Sunday, December 1, 2013

Leases and Wet Leases and Other Boring Stuff

In Financial matters we were directed to the lease opinions that would effect both balance sheets and and operational financials or Revenue to EB IT processes. These slight but important adjustments are seen as mechanism to avert capital risk or benefit the cash models used to extend a company's value. The first part of leasing is knowing what current revenue streams and costs of operations affect the bottom line. A company identifies the two cash streams towards its growth as a viable company.
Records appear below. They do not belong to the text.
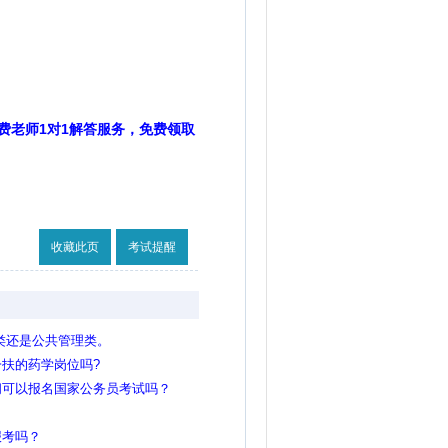
费老师1对1解答服务，免费领取
收藏此页
考试提醒
类还是公共管理类。
扶的药学岗位吗?
间可以报名国家公务员考试吗？
报考吗？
Part I is ownership of your primary revenue asset.. Buying the 787 was very expensive for Air India, a cash flow deprived Airline in need of assets for making them more money when digging it out of debt. Air India bought 27, 787's from now into the future. The Cash account is infused with borrowed money. The Asset to Liability balance expands in symmetrically fashion as the fleet receivers more 787. Air India in not a bottomless pit of financing and credit. As interest expense expands so does the ability for retiring debt as a constant stream of cash is parsed off to either debt interest or the reduction if principal. The next airplane comes from Boeing next month and whoa, another hit to financial credit card, and the interest or principal payment plan expands. Air India is all so aware of this is going to sell some of its Boeing 787 off the books and replace it with a lease on that same airplane. The leasing company takes on the asset as a risk in return for an income stream through its lease payment. Air India doesn't loose the asset and continue flying it in its revenue stream as always. The cash flow for Air India is given a reprieve through lower expenditures servicing a leased airplane, over servicing a purchased airplane.

A few of the benefits for Lessor vs the Lessee

Lessor.                                                      Lessee (Air India)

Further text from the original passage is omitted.